AWS Step Functions

It’s common for modern cloud applications to be composed of many services and components. As applications grow, an increasing amount of code needs to be written to coordinate the interaction of all components. With AWS Step Functions, you can focus on defining the component interactions, rather than writing all the software to make the interactions work.

AWS Step Functions integrates with the AWS services listed below. You can directly call API actions from the Amazon States Language in AWS Step Functions and pass parameters to the APIs of these services:

  • Compute services (AWS Lambda, Amazon ECS, Amazon EKS, and AWS Fargate)
  • Database services (Amazon DynamoDB)
  • Messaging services (Amazon SNS and Amazon SQS)
  • Data processing and analytics services (Amazon Athena, AWS Batch, AWS Glue, Amazon EMR, and AWS Glue DataBrew)
  • Machine learning services (Amazon SageMaker)
  • APIs created by API Gateway

You can configure your AWS Step Functions workflow to call other AWS services using AWS Step Functions service tasks. 

Step Functions: State machine

A state machine is an object that has a set number of operating conditions that depend on its previous condition to determine output.

A common example of a state machine is the soda vending machine.
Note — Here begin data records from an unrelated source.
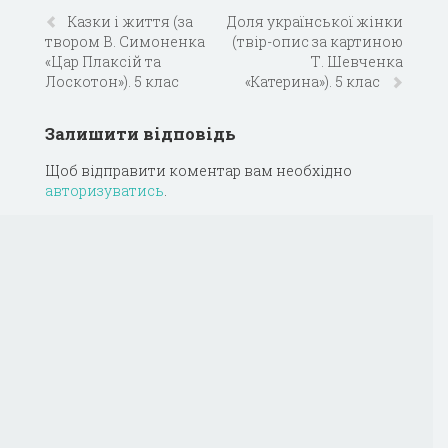
Казки і життя (за
Доля української жінки
твором В. Симоненка
(твір-опис за картиною
«Цар Плаксій та
Т. Шевченка
Лоскотон»). 5 клас
«Катерина»). 5 клас
Залишити відповідь
Щоб відправити коментар вам необхідно
авторизуватись
.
The machine starts in the operating state (waiting for a transaction), and then moves to soda selection when money is added. After that, it enters a vending state, where the soda is deployed to the customer. After completion, the state returns back to operating.

Build workflows using state types

States are elements in your state machine. A state is referred to by its name, which can be any string, but must be unique within the scope of the entire state machine.

States can perform a variety of functions in your state machine:

  • Do some work in your state machine (a Task state)
  • Make a choice between different branches to run (a Choice state)
  • Stop with a failure or success (a Fail or Succeed state)
  • Pass its input to its output or inject some fixed data (a Pass state)
  • Provide a delay for a certain amount of time or until a specified time or date (a Wait state)
  • Begin parallel branches (a Parallel state)
  • Dynamically iterate steps (a Map state)

Orchestration of complex distributed workflows

Express Workflows are ideal for high-volume, event-processing workloads such as IoT data ingestion, streaming data processing and transformation, and mobile application backends. They can run for up to 5 minutes. Express Workflows employ an at-least-once model, where there is a possibility that a code might be run more than once. This makes them ideal for orchestrating idempotent actions such as transforming input data and storing using PUT in DynamoDB. Express Workflow executions are billed by the number of executions, the duration of execution, and the memory consumed.